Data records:
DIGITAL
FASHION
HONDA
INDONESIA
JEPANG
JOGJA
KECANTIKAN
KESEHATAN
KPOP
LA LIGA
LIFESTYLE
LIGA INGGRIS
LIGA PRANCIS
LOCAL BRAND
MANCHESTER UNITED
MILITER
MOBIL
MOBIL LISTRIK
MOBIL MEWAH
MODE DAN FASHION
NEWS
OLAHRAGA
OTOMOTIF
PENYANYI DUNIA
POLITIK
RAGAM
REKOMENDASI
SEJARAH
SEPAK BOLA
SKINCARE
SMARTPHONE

* WORK INSTRUCTION: Print all the data exactly as shown above.

* EXERCISE RESULT:
DIGITAL
FASHION
HONDA
INDONESIA
JEPANG
JOGJA
KECANTIKAN
KESEHATAN
KPOP
LA LIGA
LIFESTYLE
LIGA INGGRIS
LIGA PRANCIS
LOCAL BRAND
MANCHESTER UNITED
MILITER
MOBIL
MOBIL LISTRIK
MOBIL MEWAH
MODE DAN FASHION
NEWS
OLAHRAGA
OTOMOTIF
PENYANYI DUNIA
POLITIK
RAGAM
REKOMENDASI
SEJARAH
SEPAK BOLA
SKINCARE
SMARTPHONE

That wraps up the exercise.